A home equity line of credit (HELOC) is a cross between a credit card and a mortgage. It is a revolving credit product that allows you to draw money on demand up to a specific limit. It also uses your house as security.
Over one and a half decades, HELOCs have accounted for a large portion of non-mortgage debt in Canada, particularly in Ontario. Apart from low interest, thanks to their collateral requirement, these products are easily accessible since anyone with home equity can apply for one.
Sadly, many HELOC holders end up seeking consolidated debt counseling in Sudbury, for these lines of credit are prone to misuse and abuse. Each case is different, but here are the three main reasons why HELOCs have been doing more harm than good to average Canadians.
Lack of Understanding
With the massive popularity of HELOCs, it is easy to assume that everyone understands them. Apparently, not.
A recent survey revealed that 19% of more than three million HELOC holders in Canada took out more money than they should. The average HELOC debt in the country $65,000, but more or less 25% of borrowers owe a staggering amount of over $150,000.
Furthermore, more or less 50% of 4,800 online survey respondents do not know HELOC basics. Many of them are not aware that lenders can raise interest rates, change credit limits, and collect unpaid balances at any time.

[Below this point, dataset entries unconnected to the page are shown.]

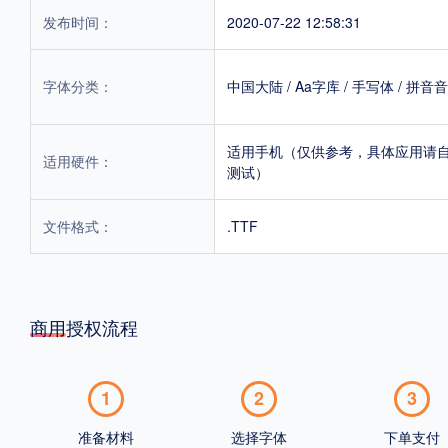
发布时间：
2020-07-22 12:58:31
字体分类：
中国大陆
/
Aa字库
/
手写体
/
拼音音
适用手机（仅供参考，具体应用请
适用硬件：
测试）
文件格式：
.TTF
商用授权流程
1
2
3
准备材料
选择字体
下单支付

Another common mistake of average HELOC holders is a partial payment. Many of them like to take care of just the minimum amount required in the bill. A quarter of study participants confessed paying only the interest every month.
As a result, the outstanding balances of many Canadian HELOC holders do not shrink. They continue to owe the same amount of cash even if they pay monthly, albeit insufficiently.
The rise of interest rates compounds the problem. In the past, HELOCs were viewed as cheap sources of credit. Beginning in 2017, the cost to use a HELOC has gradually increased, making this revolving credit product even less affordable and risky.
Perhaps the biggest tragedy here is the fact that many Canadians do not use HELOCs for emergencies. Instead, they access funds through them to buy stuff on credit, as they would with plastic.
Moreover, about 50% of all HELOC holders spend money on home improvement. Nearly a quarter use the instant cash to consolidate other debts.
The purposes can be good examples of sound HELOC usage. However, many borrowers also tap home equity to buy a brand-new car and pay for everyday expenses.
If you share the same financial habits, it could be a sign that you do not have adequate savings in the bank, to begin with. Borrowing against your house to eat out or update your wardrobe is a recipe for disaster.
HELOCs are not a replacement for credit cards. You should always think twice before applying for one, for you can lose the roof above your head if you eventually go delinquent.